EXERCISE PROMPT:
Lines in the entries below where the word "CADEADO" shows up should each be copied.
===== MATERIAL FOR THIS TASK =====
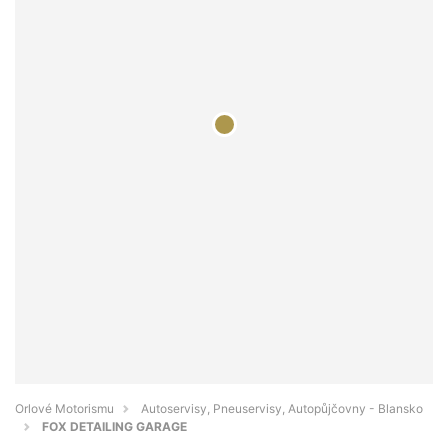
Orlové Motorismu
Autoservisy, Pneuservisy, Autopůjčovny - Blansko
FOX DETAILING GARAGE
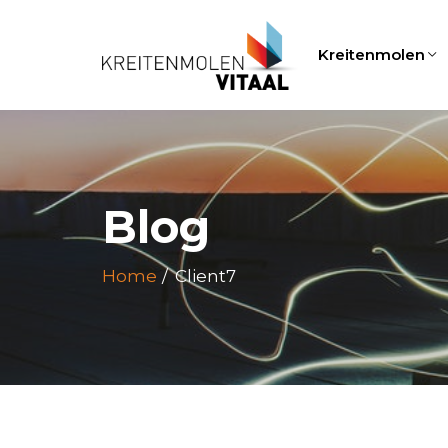
Kreitenmolen
Blog
Home
Client7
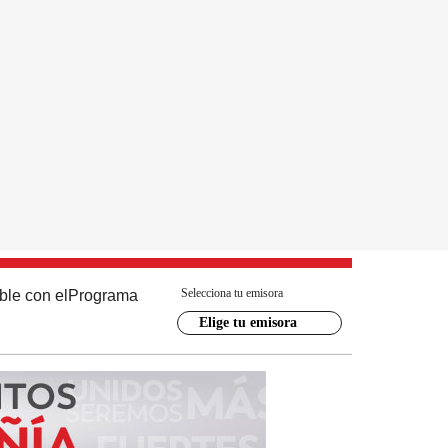
Selecciona tu emisora
ble con el
Programa
Elige tu emisora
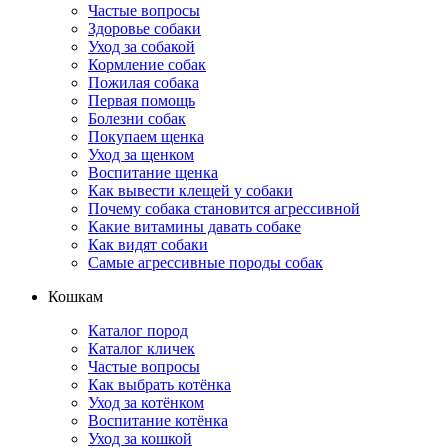
Частые вопросы
Здоровье собаки
Уход за собакой
Кормление собак
Пожилая собака
Первая помощь
Болезни собак
Покупаем щенка
Уход за щенком
Воспитание щенка
Как вывести клещей у собаки
Почему собака становится агрессивной
Какие витамины давать собаке
Как видят собаки
Самые агрессивные породы собак
Кошкам
Каталог пород
Каталог кличек
Частые вопросы
Как выбрать котёнка
Уход за котёнком
Воспитание котёнка
Уход за кошкой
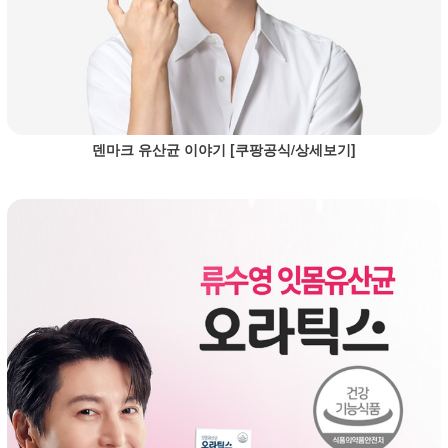
덴마크 유산균 이야기 [쿠팡공식/상세보기]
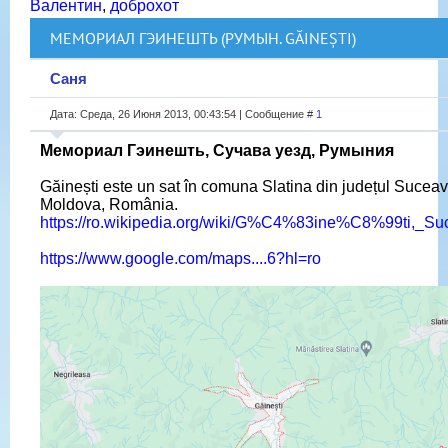
Валентин
,
доброхот
МЕМОРИАЛ ГЭИНЕШТЬ (РУМЫН. GĂINEȘTI)
Саня
Дата: Среда, 26 Июня 2013, 00:43:54 | Сообщение #
1
Мемориал Гэинешть, Сучава уезд, Румыния
Găinești este un sat în comuna Slatina din județul Suceav
Moldova, România.
https://ro.wikipedia.org/wiki/G%C4%83ine%C8%99ti,_Su
https://www.google.com/maps....6?hl=ro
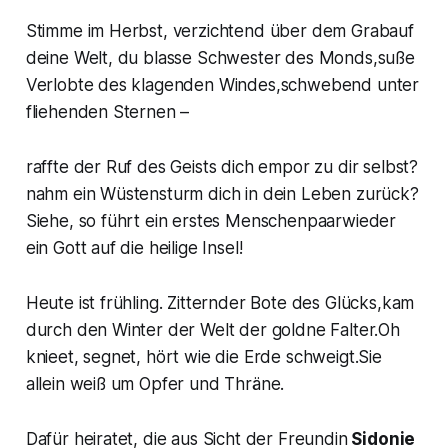
Stimme im Herbst, verzichtend über dem Grabauf
deine Welt, du blasse Schwester des Monds,suße
Verlobte des klagenden Windes,schwebend unter
fliehenden Sternen –
raffte der Ruf des Geists dich empor zu dir selbst?
nahm ein Wüstensturm dich in dein Leben zurück?
Siehe, so führt ein erstes Menschenpaarwieder
ein Gott auf die heilige Insel!
Heute ist frühling. Zitternder Bote des Glücks,kam
durch den Winter der Welt der goldne Falter.Oh
knieet, segnet, hört wie die Erde schweigt.Sie
allein weiß um Opfer und Thräne.
Dafür heiratet, die aus Sicht der Freundin
Sidonie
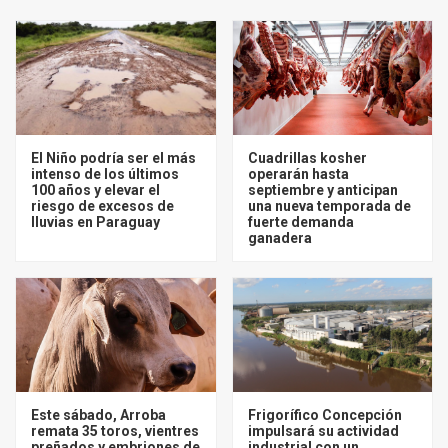
El Niño podría ser el más
Cuadrillas kosher
intenso de los últimos
operarán hasta
100 años y elevar el
septiembre y anticipan
riesgo de excesos de
una nueva temporada de
lluvias en Paraguay
fuerte demanda
ganadera
Este sábado, Arroba
Frigorífico Concepción
remata 35 toros, vientres
impulsará su actividad
preñados y embriones de
industrial con un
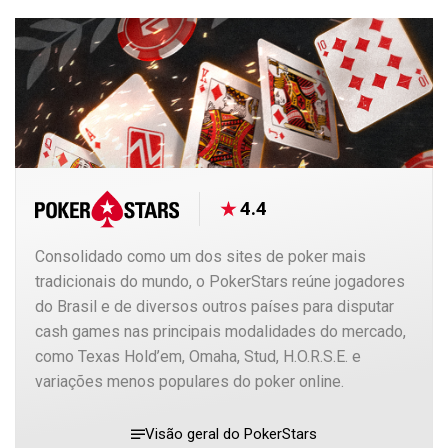
4.4
Consolidado como um dos sites de poker mais
tradicionais do mundo, o PokerStars reúne jogadores
do Brasil e de diversos outros países para disputar
cash games nas principais modalidades do mercado,
como Texas Hold’em, Omaha, Stud, H.O.R.S.E. e
variações menos populares do poker online.
Visão geral do PokerStars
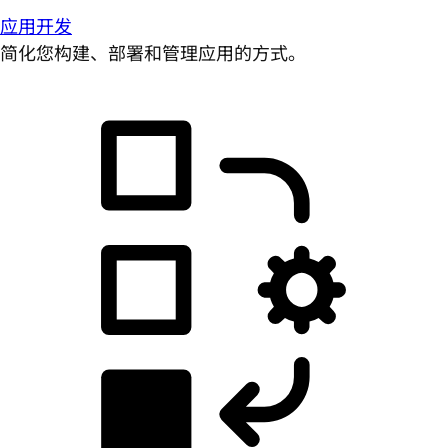
应用开发
简化您构建、部署和管理应用的方式。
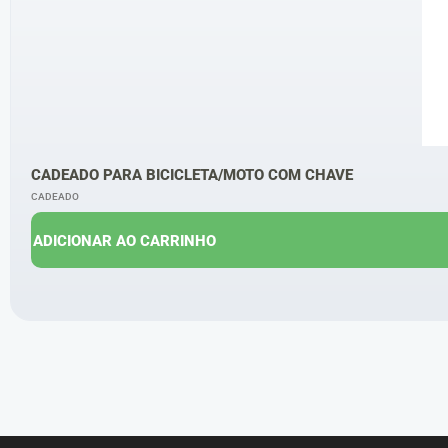
CADEADO PARA BICICLETA/MOTO COM CHAVE
CADEADO
ADICIONAR AO CARRINHO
=====
ANSWER SPACE:
CADEADO PARA BICICLETA/MOTO COM CHAVE
CADEADO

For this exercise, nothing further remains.